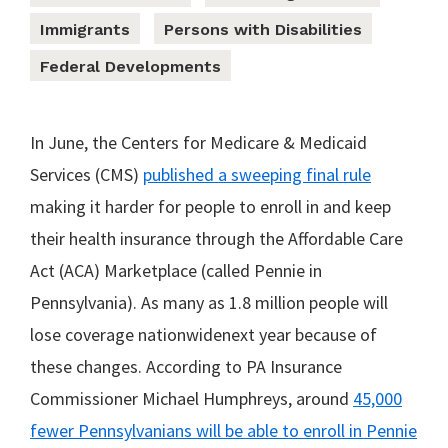
Immigrants
Persons with Disabilities
Federal Developments
In June, the Centers for Medicare & Medicaid
Services (CMS)
published a sweeping final rule
making it harder for people to enroll in and keep
their health insurance through the Affordable Care
Act (ACA) Marketplace (called Pennie in
Pennsylvania). As many as 1.8 million people will
lose coverage nationwidenext year because of
these changes. According to PA Insurance
Commissioner Michael Humphreys, around
45,000
fewer Pennsylvanians will be able to enroll in Pennie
########################################
Your instructions =>
Every record is to be reproduced exactly, with no pictures included.

The completed task =>
Immigrants
Persons with Disabilities
Federal Developments
In June, the Centers for Medicare & Medicaid
Services (CMS)
published a sweeping final rule
making it harder for people to enroll in and keep
their health insurance through the Affordable Care
Act (ACA) Marketplace (called Pennie in
Pennsylvania). As many as 1.8 million people will
lose coverage nationwidenext year because of
these changes. According to PA Insurance
Commissioner Michael Humphreys, around
45,000
fewer Pennsylvanians will be able to enroll in Pennie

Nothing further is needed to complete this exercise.